• Try it: Your task is to copy every line below that contains the word "will".

(Pixel coordinate grounding data)
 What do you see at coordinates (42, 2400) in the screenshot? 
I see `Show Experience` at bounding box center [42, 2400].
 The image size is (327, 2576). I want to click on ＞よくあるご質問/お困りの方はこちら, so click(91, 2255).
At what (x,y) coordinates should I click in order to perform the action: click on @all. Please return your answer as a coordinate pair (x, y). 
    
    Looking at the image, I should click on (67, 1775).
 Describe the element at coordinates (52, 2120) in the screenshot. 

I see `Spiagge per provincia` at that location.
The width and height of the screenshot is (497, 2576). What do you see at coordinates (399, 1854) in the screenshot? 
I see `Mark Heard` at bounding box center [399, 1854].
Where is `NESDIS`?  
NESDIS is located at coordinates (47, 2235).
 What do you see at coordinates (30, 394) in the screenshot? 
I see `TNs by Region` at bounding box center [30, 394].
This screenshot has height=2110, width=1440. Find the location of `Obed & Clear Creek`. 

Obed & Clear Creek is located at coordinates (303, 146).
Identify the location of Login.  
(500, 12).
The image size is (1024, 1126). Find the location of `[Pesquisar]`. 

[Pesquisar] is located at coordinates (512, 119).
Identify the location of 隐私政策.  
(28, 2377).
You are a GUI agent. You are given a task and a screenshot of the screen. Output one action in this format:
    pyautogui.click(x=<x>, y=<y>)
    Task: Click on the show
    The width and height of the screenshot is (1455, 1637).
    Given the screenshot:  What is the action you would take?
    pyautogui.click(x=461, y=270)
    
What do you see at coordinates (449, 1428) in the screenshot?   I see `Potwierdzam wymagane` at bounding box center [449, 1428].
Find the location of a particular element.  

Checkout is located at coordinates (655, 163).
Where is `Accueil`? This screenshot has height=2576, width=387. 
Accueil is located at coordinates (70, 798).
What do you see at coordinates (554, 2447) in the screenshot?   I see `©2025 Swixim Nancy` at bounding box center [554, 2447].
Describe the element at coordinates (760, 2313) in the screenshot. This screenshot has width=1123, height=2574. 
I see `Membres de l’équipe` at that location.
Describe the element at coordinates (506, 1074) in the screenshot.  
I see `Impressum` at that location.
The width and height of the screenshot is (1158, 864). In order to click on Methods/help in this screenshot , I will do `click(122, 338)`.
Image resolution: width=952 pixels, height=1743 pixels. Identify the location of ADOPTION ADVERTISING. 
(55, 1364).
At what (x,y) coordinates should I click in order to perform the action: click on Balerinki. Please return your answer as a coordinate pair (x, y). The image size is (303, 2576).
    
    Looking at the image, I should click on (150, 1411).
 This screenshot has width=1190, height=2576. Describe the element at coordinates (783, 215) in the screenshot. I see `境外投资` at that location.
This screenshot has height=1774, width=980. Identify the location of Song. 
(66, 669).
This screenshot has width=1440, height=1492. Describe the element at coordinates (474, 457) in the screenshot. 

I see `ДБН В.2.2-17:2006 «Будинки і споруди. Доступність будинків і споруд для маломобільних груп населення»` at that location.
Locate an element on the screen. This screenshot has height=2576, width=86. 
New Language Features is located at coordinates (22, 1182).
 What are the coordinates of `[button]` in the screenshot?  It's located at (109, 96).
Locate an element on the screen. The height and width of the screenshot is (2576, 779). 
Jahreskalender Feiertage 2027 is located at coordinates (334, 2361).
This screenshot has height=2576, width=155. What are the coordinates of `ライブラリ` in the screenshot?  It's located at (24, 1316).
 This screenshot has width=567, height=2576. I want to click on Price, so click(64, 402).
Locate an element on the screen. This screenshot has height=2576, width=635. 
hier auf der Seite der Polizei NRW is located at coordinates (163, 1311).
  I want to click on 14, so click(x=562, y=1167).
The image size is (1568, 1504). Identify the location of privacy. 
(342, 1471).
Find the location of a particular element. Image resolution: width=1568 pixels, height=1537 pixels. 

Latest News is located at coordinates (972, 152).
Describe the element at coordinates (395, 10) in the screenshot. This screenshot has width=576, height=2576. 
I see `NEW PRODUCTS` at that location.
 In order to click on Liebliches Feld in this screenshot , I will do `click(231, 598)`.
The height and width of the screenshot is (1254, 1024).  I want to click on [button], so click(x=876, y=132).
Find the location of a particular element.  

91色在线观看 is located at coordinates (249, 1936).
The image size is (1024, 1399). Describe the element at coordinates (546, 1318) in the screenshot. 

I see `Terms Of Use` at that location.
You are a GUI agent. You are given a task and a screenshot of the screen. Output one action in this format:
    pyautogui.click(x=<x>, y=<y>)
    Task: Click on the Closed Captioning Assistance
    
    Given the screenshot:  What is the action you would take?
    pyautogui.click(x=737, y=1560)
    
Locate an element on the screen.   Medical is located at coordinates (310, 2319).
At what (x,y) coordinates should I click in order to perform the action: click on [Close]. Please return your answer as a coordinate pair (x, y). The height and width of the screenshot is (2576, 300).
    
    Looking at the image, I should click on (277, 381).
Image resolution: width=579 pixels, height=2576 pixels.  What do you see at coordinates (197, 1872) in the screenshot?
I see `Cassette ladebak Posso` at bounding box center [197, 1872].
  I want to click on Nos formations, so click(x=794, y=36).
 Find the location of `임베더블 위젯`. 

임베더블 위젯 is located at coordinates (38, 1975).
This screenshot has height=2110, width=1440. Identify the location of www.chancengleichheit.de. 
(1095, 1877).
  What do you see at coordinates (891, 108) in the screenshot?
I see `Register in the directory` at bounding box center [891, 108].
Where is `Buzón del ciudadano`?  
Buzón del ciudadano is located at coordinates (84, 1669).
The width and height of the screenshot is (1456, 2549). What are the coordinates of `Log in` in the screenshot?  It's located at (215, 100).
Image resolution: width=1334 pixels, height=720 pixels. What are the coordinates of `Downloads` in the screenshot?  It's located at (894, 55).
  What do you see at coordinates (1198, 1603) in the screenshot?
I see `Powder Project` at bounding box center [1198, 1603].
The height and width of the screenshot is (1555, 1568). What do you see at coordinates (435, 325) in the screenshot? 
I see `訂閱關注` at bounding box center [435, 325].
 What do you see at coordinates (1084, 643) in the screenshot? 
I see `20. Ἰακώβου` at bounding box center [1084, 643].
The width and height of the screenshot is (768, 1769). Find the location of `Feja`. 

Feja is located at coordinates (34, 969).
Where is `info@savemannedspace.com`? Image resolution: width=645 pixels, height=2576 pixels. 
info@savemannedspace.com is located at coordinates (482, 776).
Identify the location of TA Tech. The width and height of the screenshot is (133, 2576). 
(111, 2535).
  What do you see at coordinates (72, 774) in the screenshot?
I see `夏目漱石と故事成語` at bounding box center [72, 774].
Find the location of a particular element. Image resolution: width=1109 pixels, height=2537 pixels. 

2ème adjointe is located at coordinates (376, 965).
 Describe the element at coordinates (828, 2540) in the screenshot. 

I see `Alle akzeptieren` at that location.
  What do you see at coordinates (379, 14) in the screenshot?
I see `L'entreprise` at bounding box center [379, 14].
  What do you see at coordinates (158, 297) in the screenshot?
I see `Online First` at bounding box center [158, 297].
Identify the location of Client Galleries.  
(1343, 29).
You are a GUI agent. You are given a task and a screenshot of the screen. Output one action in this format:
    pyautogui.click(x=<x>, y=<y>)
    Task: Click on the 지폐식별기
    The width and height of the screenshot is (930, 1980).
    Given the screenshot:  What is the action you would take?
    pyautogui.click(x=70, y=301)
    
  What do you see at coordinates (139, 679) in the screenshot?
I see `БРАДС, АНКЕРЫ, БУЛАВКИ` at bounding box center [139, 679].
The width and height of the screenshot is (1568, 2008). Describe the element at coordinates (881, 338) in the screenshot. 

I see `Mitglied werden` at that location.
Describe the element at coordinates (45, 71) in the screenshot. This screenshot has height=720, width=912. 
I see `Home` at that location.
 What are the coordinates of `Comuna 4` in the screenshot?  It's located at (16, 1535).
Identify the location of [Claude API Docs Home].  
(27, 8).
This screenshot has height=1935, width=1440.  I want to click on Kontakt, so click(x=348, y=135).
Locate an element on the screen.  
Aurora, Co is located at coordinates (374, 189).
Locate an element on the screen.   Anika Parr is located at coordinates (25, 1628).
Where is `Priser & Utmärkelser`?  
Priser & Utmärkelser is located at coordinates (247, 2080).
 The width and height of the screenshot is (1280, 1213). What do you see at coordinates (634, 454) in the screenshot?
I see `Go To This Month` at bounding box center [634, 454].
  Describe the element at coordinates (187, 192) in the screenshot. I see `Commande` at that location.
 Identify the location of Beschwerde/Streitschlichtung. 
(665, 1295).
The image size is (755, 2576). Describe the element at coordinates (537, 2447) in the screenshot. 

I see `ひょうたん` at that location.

• Response area:
The width and height of the screenshot is (1158, 864). In order to click on Methods/help in this screenshot , I will do `click(122, 338)`.
 In order to click on Liebliches Feld in this screenshot , I will do `click(231, 598)`.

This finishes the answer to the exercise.